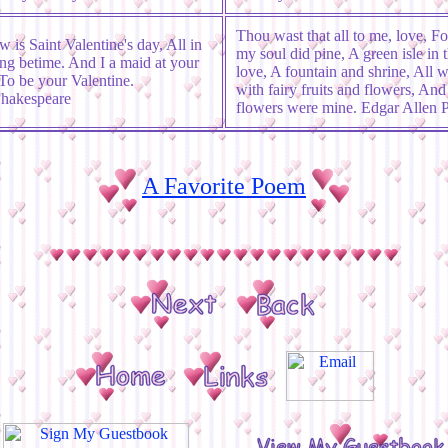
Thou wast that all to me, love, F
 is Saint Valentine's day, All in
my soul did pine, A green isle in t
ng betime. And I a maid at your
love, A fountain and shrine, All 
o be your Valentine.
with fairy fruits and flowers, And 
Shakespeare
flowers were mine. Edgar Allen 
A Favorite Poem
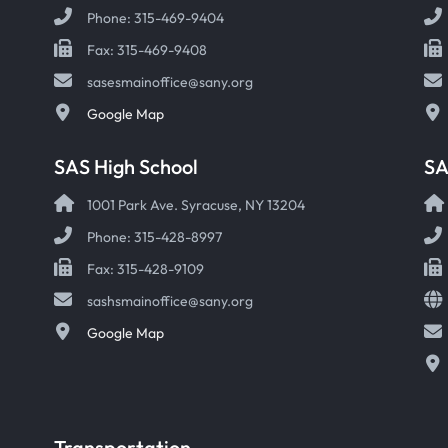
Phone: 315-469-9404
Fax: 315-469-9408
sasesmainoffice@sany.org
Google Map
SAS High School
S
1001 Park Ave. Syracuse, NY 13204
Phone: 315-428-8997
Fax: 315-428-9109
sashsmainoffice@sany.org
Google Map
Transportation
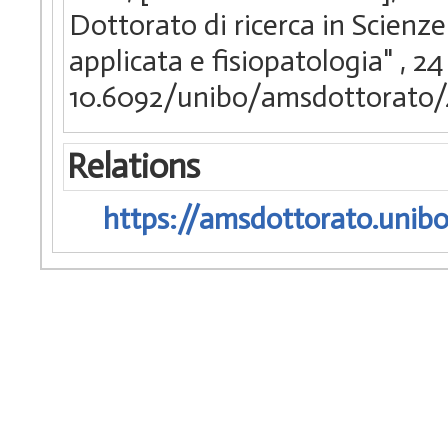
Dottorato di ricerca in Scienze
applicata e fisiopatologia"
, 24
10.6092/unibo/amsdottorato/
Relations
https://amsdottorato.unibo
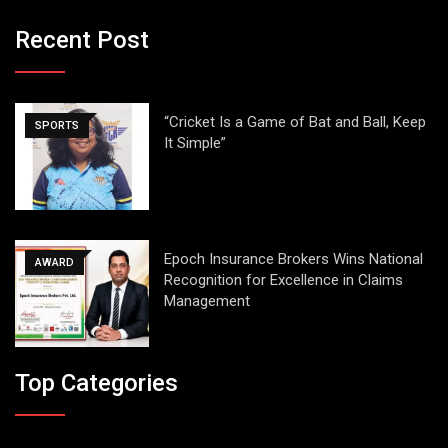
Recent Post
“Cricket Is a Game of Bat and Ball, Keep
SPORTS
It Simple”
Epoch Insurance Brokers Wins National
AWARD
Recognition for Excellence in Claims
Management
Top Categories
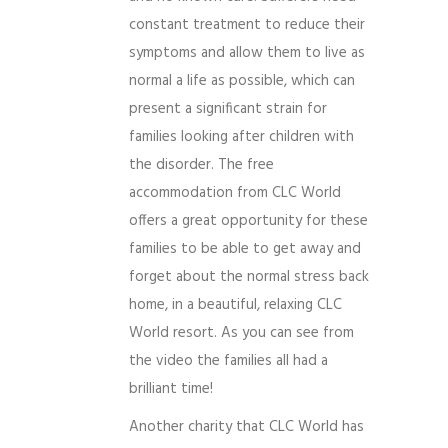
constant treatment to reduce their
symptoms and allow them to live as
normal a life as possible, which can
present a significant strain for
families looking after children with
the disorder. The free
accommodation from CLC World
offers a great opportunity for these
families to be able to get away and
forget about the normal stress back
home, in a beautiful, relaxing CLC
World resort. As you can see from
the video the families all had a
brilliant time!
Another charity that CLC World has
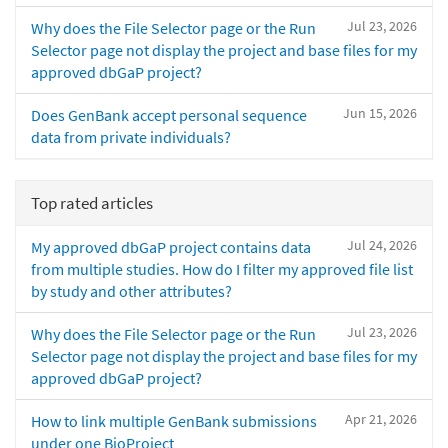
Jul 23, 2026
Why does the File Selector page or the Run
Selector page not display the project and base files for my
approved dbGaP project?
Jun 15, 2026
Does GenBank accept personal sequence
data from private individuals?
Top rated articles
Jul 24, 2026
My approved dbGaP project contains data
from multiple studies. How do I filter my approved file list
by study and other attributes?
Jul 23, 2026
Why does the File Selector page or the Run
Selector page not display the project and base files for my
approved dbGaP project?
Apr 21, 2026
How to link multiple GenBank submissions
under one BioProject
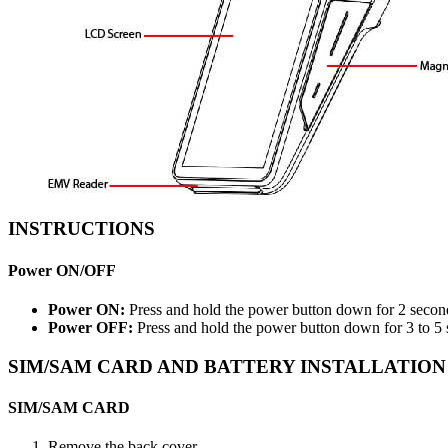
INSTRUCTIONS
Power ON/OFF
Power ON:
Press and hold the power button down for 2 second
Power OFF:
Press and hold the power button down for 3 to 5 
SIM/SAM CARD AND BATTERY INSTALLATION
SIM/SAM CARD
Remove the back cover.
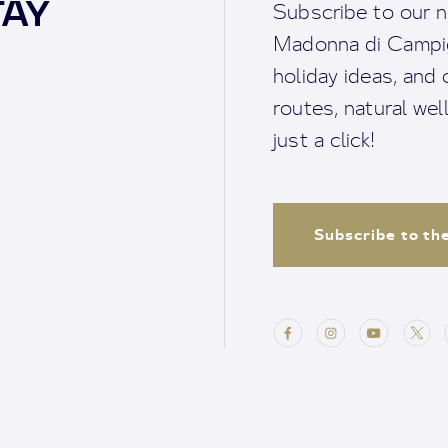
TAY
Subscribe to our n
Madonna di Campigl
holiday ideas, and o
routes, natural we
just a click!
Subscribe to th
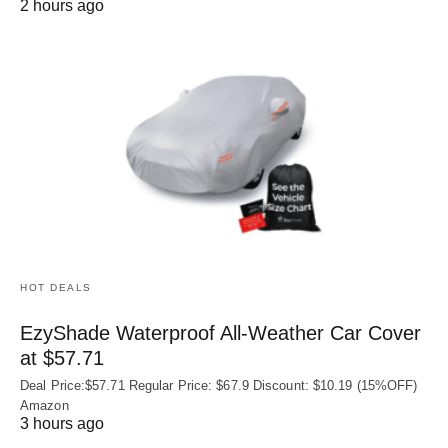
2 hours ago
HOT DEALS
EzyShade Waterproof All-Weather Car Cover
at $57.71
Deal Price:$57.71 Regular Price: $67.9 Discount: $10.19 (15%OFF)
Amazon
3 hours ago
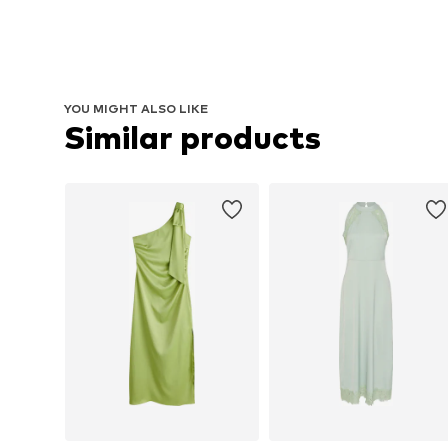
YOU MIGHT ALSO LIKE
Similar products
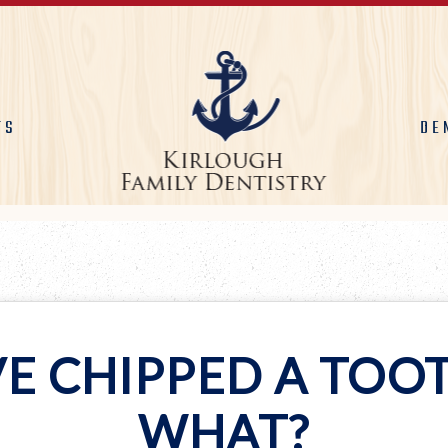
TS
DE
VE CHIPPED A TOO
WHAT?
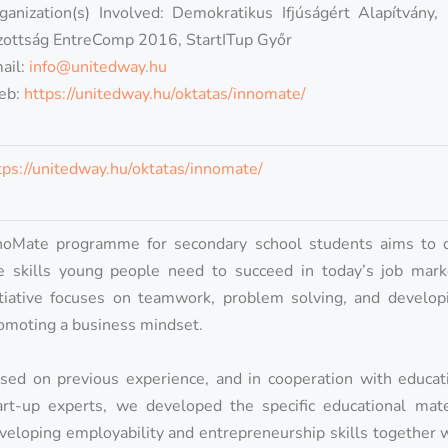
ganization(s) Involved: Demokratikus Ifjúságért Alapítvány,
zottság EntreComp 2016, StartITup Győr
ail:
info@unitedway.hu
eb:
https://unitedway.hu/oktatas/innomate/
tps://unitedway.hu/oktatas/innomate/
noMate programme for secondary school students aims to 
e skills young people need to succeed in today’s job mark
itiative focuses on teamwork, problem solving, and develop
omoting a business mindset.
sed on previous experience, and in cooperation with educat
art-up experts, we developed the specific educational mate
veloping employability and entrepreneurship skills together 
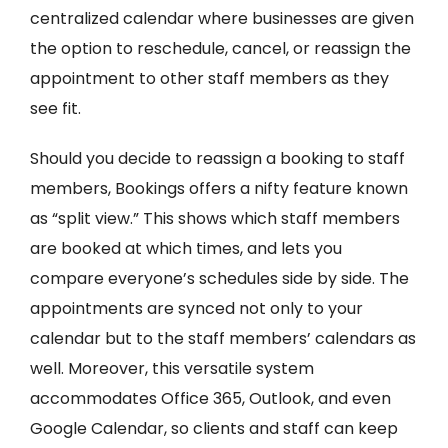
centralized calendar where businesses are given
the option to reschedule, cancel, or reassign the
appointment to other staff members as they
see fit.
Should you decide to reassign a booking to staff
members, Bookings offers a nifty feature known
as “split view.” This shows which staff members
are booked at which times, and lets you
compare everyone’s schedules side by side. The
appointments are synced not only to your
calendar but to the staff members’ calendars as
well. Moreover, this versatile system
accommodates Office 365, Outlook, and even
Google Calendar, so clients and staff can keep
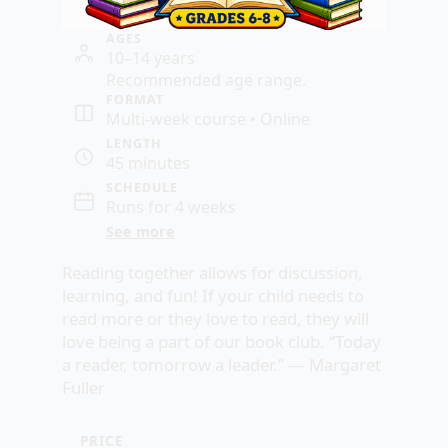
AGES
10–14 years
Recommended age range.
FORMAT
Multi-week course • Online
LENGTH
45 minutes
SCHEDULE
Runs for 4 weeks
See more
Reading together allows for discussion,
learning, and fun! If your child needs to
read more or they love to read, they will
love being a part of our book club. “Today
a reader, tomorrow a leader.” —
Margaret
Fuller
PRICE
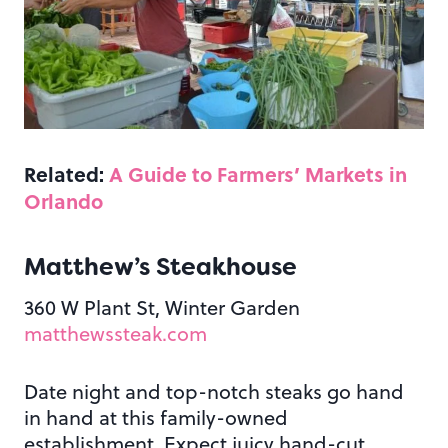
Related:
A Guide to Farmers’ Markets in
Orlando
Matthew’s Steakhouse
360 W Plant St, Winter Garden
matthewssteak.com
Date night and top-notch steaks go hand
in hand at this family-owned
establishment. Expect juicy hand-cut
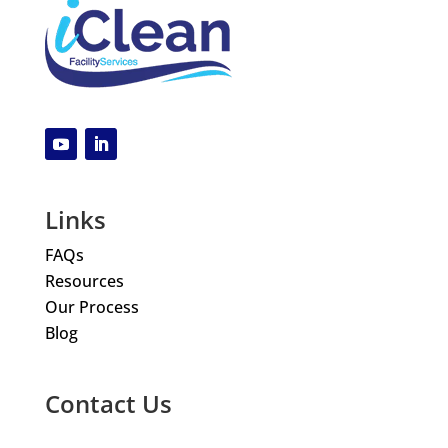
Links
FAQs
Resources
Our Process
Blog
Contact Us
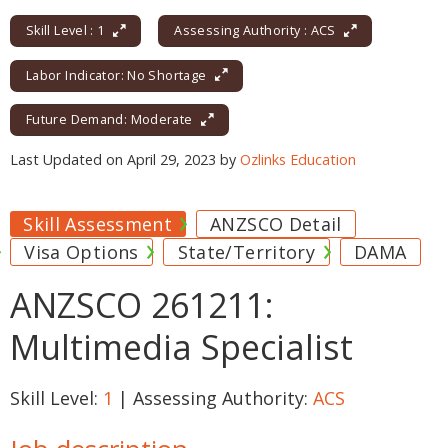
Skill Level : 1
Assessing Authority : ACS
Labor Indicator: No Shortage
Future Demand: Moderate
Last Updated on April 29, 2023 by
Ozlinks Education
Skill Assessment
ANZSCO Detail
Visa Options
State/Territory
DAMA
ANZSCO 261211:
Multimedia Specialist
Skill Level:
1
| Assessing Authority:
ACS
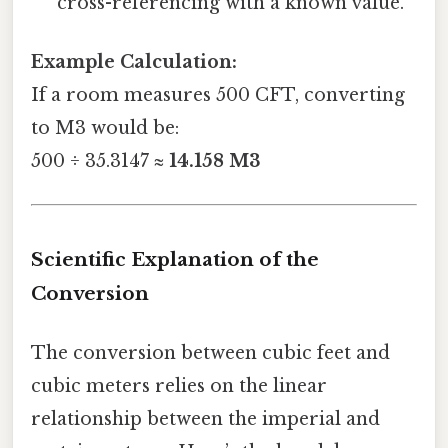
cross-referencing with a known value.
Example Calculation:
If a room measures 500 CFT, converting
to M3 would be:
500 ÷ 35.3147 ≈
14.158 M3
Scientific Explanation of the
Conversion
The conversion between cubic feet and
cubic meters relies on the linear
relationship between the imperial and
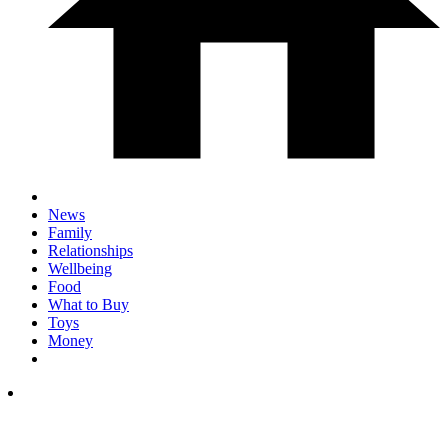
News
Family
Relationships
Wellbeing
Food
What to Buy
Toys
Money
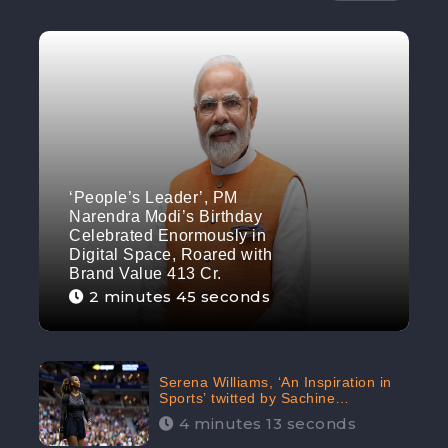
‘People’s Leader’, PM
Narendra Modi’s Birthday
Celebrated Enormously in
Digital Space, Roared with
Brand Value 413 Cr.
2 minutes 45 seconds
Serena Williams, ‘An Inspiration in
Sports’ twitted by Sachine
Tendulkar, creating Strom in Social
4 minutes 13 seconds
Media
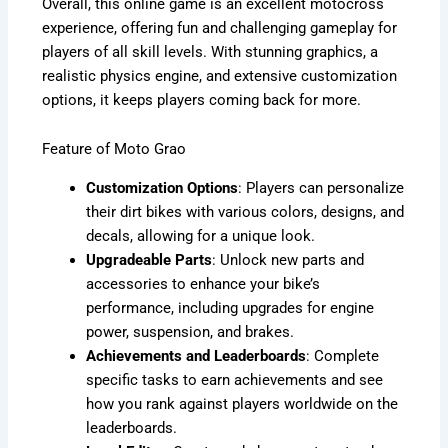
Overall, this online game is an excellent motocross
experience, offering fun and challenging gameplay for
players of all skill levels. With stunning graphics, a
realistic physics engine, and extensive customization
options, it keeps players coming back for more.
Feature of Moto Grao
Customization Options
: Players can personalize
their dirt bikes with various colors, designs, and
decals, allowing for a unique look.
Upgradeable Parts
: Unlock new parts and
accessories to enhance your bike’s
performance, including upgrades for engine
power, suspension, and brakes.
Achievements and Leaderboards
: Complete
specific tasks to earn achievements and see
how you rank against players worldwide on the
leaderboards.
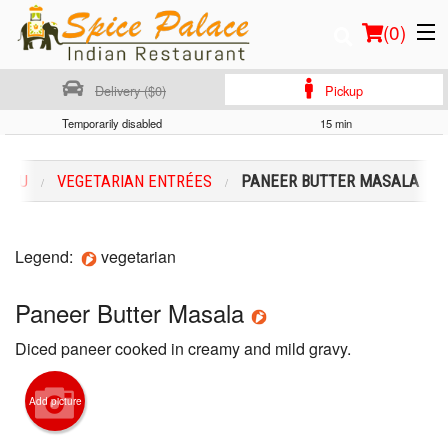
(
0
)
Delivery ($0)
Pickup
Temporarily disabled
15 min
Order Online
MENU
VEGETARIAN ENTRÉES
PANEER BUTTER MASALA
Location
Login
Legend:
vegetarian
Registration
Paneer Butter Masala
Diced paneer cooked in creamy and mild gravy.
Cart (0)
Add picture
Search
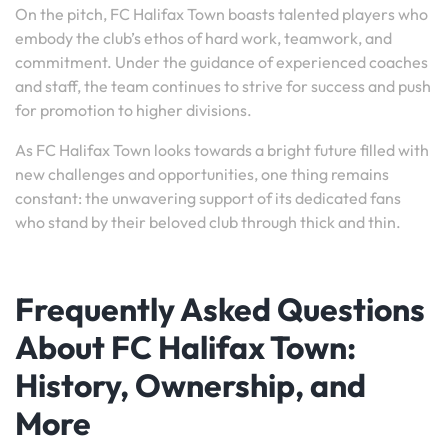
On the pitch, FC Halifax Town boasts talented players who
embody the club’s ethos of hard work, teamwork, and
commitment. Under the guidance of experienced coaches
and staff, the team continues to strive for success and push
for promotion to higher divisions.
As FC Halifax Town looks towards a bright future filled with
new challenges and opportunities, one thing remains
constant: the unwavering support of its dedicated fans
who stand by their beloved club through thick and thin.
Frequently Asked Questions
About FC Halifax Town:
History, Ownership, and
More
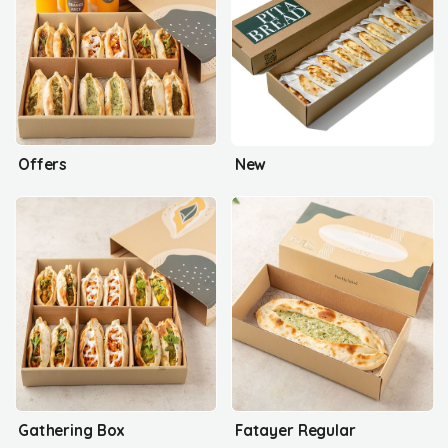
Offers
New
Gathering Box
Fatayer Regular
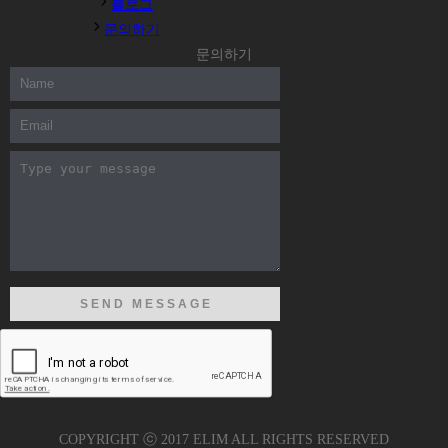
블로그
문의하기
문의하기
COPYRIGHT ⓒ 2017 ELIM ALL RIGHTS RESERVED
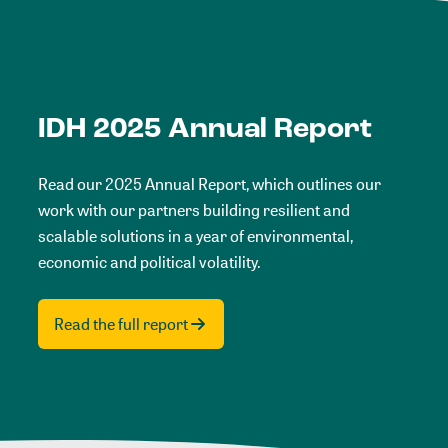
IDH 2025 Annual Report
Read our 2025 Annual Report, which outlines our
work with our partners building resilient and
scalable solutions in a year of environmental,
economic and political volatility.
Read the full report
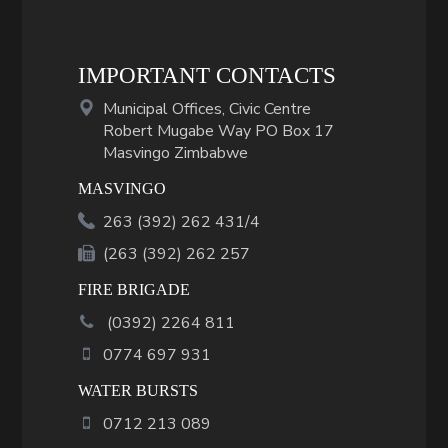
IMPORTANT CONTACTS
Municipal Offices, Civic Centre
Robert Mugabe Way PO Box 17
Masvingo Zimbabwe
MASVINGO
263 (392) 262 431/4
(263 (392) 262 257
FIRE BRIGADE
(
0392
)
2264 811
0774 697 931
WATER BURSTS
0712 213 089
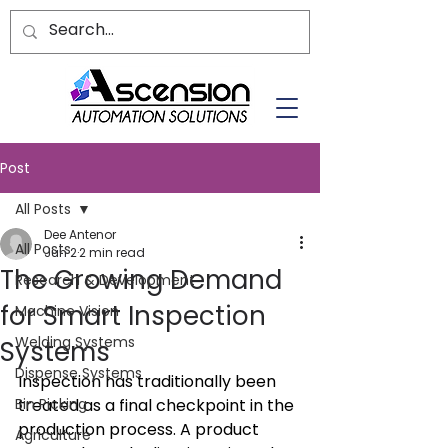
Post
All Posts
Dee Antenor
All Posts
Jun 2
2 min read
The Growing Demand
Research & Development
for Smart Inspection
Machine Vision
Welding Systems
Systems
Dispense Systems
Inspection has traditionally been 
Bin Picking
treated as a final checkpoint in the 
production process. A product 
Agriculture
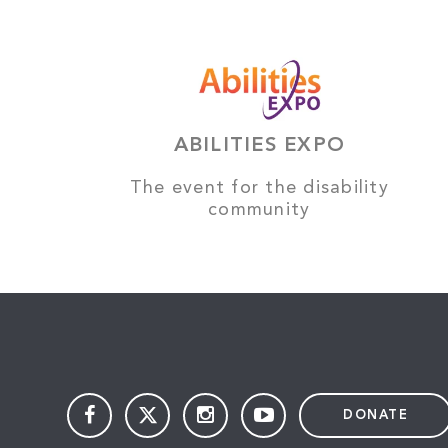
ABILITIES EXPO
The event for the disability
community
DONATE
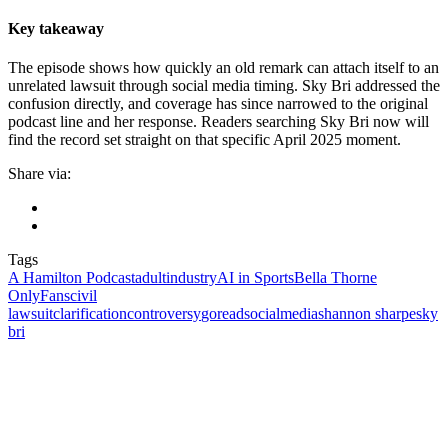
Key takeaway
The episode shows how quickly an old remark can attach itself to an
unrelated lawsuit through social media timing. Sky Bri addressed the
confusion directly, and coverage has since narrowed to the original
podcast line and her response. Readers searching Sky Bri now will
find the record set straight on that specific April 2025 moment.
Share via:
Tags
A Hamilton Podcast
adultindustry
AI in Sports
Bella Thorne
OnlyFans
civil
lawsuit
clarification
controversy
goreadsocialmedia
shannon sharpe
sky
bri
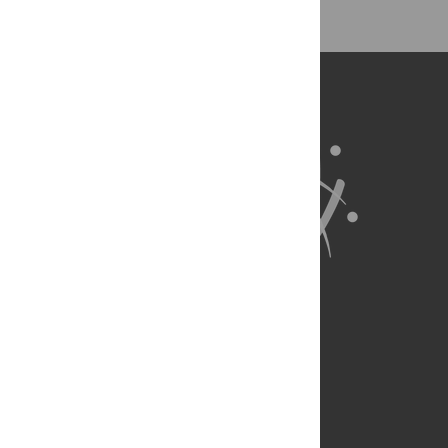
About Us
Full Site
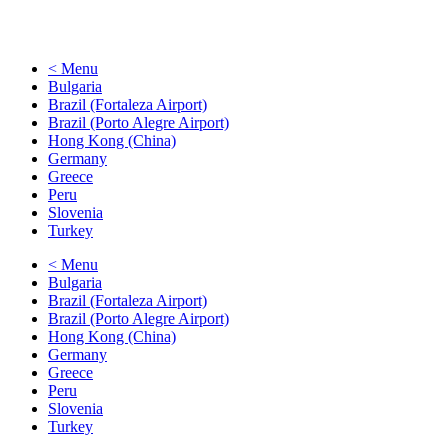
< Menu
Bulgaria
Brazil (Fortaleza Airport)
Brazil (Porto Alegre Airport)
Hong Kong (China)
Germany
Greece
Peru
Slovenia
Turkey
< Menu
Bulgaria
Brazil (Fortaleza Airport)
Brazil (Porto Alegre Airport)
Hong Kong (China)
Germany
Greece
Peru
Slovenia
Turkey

..............................

### Exercise
When the entries above show the word "Authority" in a line, copy that line out.

### Task result
Assessing Authority : ACS
| Assessing Authority:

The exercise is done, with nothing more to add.